The panel is part of the online symposium The Region: dialogues on the power and precarity of artist self-organisation in the Asia-Pacific, co-created by West Space (Australia), Para Site (Hong Kong), Enjoy Contemporary Art Space (Aotearoa), Western Front (Canada), and co-facilitated by CAST research group, School of Art, RMIT University (Australia).

About the Speakers

Zoe Butt

Zoe Butt is a curator and writer who lives in Vietnam. Her practice centres on building critically thinking and historically conscious artistic communities, fostering dialogue among cultures of the globalising souths.
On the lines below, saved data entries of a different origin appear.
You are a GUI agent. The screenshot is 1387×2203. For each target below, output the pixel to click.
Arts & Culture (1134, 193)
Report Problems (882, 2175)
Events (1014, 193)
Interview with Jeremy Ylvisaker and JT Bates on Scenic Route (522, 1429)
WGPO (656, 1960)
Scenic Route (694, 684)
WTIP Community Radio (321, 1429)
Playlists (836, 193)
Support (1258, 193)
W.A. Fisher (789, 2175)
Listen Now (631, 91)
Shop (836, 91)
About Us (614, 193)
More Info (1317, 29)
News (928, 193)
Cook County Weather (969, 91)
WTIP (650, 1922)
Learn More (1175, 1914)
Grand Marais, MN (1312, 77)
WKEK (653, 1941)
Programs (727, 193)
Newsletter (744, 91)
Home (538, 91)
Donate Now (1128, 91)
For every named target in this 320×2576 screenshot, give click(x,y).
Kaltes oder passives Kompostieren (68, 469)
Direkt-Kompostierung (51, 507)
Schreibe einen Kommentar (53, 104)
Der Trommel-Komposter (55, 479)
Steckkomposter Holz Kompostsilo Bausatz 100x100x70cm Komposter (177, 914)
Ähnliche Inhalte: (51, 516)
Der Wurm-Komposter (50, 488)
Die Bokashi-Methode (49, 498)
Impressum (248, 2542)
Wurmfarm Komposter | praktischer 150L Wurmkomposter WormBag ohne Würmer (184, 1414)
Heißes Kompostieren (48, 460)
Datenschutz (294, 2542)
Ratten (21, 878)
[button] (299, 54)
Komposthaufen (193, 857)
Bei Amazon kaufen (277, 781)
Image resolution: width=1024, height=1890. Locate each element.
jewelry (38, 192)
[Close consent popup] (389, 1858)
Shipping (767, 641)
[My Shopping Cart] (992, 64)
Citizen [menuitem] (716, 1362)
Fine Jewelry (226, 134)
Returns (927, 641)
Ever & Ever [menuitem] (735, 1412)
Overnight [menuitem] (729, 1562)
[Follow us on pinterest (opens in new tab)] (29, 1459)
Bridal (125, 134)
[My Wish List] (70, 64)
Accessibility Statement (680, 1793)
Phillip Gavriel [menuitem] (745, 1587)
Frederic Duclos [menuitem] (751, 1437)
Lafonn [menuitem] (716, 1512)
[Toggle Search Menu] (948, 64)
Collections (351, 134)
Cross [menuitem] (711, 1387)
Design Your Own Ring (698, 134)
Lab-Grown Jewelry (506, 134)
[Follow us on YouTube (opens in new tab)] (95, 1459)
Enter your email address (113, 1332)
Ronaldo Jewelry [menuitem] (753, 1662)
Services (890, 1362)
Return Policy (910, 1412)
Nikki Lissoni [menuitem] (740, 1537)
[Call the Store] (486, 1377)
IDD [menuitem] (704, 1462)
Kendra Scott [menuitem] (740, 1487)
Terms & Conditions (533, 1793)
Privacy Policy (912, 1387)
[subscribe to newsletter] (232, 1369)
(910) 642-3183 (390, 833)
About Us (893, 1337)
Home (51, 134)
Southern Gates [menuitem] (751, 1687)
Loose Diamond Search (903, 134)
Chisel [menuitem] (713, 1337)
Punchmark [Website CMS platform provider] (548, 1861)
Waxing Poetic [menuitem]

She is currently the artistic director of the Factory Contemporary Arts Centre, Ho Chi Minh City, and formerly served in directorial and curatorial roles at Sàn Art (Ho Chi Minh City), Long March Project (Beijing), and Asia-Pacific Triennial of Contemporary Art at Queensland Gallery of Modern Art (Brisbane). Her notable curatorial endeavours include ‘Pollination’ at the Factory Contemporary Art centre (2018–); Sharjah Biennial 14, (2019); ‘Embedded South(s)’ (2016); ‘Conscious Realities’ (2013–2016); and ‘Sàn Art Laboratory’ (2012–2015) at Sàn Art. Zoe is an International Curatorial Fellow at the Museum of Modern Art, New York; a member of the Asia Society’s Asia 21 initiative; a member of the Asian Art Council for the Solomon R. Guggenheim Museum; and in 2015 was named a Young Global Leader by the World Economic Forum.


Gridthiya Gaweewong

Gridthiya Gaweewong is the artistic director of the Jim Thompson Art Center, Bangkok. She co-founded a Bangkok-based independent art organisation, Project 304 in 1996. She has co-curated with regional curators on several occasions, including ‘Unreal Asia’, Oberhausen International Short Film Festival (2009, with David Teh); Bangkok Experimental Film Festival (1997–2007, with Apichatpong Weerasethakul); ‘Politics of Fun’, at the Haus der Kulturen der Welt, Berlin (2005, with Ong Keng Sen); ‘Under Construction’, Tokyo Opera City Art Gallery and Japan Foundation Forum (2003). She served in the curatorial team of the 12th Gwangju Biennale, South Korea (2018). Her upcoming show is entitled ‘Errata; Collecting Entanglements and Embodied Histories’, MAIIAM Contemporary Art Museum, Chiangmai (2021-2022).


Grace Samboh

Grace Samboh is a curator who lives and works in Yogyakarta, Jatiwangi, Jakarta, and Medan. She is in search of what comprises curatorial work within her surrounding scene. She jigs within the existing elements of the arts scene around her, as she considers the claim that Indonesia is lacking art infrastructure, especially the state-owned or state-run, as something outdated. She believes that curating is about understanding and making at the same time. She founded Hyphen in 2011 to encourage Indonesian arts and artistic research projects and publications. Her research looks at contemporary practices outside the existing centres of the Indonesian art scene and slowly reconnects them with the past and mainstream narratives. With Enin Supriyanto, Yustina Neni, and Ratna Mufida, she ran the Equator Symposium at Yogyakarta Biennale Foundation from 2010 to 2018, where they explored the possibility of connecting equatorial countries through current life situations with an admiration of the past and optimism towards the future. In 2019 she joined a gallery-based initiative in Jakarta, RUBANAH Underground Hub, as the program director.